Cette ligne construite pour faire la guerre est aujourd’hui un axe majeur de développement économique.

Elle est loin, au fin fond de la Belgique, elle est peu connue du grand public, et pour cause : la L24 qui relie Tongres à la frontière allemande ne connait aucun trafic voyageurs. De quoi parle-t-on ?

Construite 1915, la L24 est une ligne exclusivement destinée aux trains de marchandises. Elle passe entre Liège et Maastricht pour se diriger ensuite vers Aix-la-Chapelle, dans la gare Ouest de la ville allemande, une gare qui réceptionne les trains de marchandises provenant de Belgique.

L’affaire remonte au XIXème siècle, quand la Bergisch-Märkische Eisenbahn-Gesellschaft met en service la ligne Aachen-Bleyberg-Welkenraedt, avec le tunnel de Gemmenich et ses 869 mètres de long.
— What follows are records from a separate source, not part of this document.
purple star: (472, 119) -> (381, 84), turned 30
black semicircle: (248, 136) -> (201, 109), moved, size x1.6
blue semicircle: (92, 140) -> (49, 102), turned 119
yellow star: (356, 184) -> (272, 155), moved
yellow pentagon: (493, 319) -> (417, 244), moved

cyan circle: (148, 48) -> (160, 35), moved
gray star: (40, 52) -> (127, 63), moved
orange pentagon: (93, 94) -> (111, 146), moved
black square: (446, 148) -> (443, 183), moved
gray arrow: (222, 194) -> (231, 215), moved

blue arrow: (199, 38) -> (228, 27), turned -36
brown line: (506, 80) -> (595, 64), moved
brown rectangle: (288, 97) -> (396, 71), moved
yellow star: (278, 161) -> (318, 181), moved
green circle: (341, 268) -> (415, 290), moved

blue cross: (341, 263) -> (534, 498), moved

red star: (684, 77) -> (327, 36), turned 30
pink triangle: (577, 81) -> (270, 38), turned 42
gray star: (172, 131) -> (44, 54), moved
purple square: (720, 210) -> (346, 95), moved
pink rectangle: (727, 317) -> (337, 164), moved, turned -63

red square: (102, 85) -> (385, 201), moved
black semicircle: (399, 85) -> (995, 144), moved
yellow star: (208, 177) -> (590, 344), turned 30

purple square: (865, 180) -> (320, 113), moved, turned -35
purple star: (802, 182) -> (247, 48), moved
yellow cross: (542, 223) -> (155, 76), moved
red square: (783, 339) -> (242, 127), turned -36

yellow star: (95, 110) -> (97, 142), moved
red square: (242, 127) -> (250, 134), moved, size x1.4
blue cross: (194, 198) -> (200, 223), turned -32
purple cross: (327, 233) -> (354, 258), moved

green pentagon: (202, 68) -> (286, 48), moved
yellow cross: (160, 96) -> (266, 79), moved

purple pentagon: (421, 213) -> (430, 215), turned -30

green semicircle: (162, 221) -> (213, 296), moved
La rampe menant d’Aix-la-Chapelle au tunnel a une pente de 17 ‰, ce qui n’était pas rien à l’époque des trains à vapeur.

Au début du XXème siècle, les gouvernements belge et prussien s’accordèrent pour améliorer les liaisons ferroviaires entre la Belgique et la Prusse, mais aucun projet ne permit de renforcer cet axe.

Ce n’est qu’en pleine Première guerre mondiale que l’armée allemande construisit une ligne plus directe devant alimenter le front en Flandres. La ligne L24 était née, et avec elle deux remarquables ouvrages d’art.

InfrabelCarte de la L24 (OpenStreetMap via wikipedia)

Deux viaducs

Un pont-rail d’une longueur inédite à l’époque fut rapidement construit juste à côté du village de Moresnet. Composé de 22 tabliers métalliques à double voie pesant chacun 260 tonnes, de deux culées, de cinq piles-culées et de seize piles ordinaires en béton armé, il fut l’oeuvre des prisonniers russes.

Le viaduc fut rénové entre 2003 et 2005 à la faveur aussi d’une électrification en 3kV DC jusqu’à un peu avant la frontière où c’est le 15kV allemand qui domine.

Un autre viaduc, appelé « Pont des Allemands », traverse la Meuse à Visé. Son tablier a été récemment remplacé.

Un axe majeur pour Anvers et Zeebrugge

Plus d’une centaine de trains de marchandises passent quotidiennement sur cette L24. Il s’agit d’un axe ferroviaire majeur qui fait partie en Europe d’un des 9 corridors de fret réservé aux flux marchandises.

Mais pourquoi ne pas passer par Verviers et Welkenraedt ? Précisément parce que la section entre Hergenrath – dernière gare belge -, et Aix-la-Chapelle comporte une pente trop importante (Aachen-Süd), que n’empruntent aujourd’hui que les trains Thalys, ICE et SNCB.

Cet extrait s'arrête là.